TASK DETAILS: Search the entries for the word "gibi" and copy each line that has it.

MATERIAL PROVIDED:
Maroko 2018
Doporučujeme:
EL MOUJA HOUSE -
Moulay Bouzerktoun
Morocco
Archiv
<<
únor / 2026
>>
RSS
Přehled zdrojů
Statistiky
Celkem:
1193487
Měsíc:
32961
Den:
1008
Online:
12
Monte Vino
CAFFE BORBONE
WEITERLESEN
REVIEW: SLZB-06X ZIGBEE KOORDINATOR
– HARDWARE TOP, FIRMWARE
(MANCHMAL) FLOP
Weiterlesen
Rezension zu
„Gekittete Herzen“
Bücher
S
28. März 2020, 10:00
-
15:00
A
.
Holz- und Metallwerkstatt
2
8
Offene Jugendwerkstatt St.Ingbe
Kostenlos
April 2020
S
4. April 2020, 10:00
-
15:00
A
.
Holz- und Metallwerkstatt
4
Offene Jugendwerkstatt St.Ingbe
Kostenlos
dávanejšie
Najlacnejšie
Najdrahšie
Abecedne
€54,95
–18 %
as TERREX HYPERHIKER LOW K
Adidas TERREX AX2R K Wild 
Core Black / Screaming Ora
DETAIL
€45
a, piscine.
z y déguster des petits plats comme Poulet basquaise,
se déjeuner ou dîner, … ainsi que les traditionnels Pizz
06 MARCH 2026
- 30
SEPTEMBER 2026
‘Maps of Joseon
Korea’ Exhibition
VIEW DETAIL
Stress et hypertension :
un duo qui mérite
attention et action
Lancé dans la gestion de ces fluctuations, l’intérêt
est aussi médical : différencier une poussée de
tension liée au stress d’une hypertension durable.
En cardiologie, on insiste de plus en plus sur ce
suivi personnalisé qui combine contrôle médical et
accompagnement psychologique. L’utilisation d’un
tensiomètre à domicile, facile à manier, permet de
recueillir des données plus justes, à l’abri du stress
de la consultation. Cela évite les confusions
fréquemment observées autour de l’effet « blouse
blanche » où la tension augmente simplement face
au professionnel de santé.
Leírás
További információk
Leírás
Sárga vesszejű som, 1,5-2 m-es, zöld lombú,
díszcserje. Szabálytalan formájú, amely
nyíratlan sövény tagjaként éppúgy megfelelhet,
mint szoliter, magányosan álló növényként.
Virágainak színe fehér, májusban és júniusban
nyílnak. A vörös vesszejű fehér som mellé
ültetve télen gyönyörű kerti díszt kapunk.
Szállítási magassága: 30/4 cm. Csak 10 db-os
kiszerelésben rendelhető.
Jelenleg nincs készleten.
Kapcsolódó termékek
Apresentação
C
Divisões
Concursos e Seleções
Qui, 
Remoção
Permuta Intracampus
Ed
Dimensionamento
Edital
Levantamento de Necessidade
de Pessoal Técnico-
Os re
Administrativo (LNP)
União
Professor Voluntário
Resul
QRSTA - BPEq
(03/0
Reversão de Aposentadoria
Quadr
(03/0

---

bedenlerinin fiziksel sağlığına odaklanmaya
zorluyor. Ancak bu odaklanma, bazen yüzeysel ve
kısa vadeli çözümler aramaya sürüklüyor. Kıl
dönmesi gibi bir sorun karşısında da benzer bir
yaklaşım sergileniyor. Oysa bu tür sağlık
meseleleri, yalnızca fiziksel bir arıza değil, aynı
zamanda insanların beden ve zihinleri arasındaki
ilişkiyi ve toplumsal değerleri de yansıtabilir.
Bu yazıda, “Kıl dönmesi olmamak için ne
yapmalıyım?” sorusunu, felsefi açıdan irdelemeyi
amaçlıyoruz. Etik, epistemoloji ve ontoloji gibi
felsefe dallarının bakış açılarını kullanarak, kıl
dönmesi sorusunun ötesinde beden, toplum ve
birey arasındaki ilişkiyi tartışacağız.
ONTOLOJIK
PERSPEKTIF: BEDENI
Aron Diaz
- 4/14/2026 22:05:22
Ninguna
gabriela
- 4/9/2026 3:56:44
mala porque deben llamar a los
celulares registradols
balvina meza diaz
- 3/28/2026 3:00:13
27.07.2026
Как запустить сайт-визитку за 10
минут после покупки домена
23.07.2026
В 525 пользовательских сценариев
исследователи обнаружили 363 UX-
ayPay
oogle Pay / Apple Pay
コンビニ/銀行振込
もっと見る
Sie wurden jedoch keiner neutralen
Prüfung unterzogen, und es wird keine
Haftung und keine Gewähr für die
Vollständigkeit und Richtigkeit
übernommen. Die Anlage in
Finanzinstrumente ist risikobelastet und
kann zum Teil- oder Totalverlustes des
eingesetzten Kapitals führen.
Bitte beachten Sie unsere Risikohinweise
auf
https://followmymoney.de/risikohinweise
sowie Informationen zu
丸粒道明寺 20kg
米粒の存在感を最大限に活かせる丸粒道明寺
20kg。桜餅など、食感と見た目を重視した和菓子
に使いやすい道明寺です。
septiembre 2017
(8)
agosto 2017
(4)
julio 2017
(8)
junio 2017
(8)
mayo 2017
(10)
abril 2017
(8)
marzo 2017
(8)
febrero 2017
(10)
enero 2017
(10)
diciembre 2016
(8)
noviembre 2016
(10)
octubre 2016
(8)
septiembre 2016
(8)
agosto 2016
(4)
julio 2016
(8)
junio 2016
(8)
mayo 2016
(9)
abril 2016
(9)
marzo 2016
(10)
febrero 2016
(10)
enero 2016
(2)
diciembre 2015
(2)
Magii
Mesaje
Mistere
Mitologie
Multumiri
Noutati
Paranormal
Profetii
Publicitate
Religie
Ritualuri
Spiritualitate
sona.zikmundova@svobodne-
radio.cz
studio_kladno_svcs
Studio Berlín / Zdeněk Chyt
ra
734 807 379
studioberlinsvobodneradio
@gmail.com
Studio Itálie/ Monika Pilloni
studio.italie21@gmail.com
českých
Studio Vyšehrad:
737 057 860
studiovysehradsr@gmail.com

ANSWER SECTION:
dönmesi gibi bir sorun karşısında da benzer bir
amaçlıyoruz. Etik, epistemoloji ve ontoloji gibi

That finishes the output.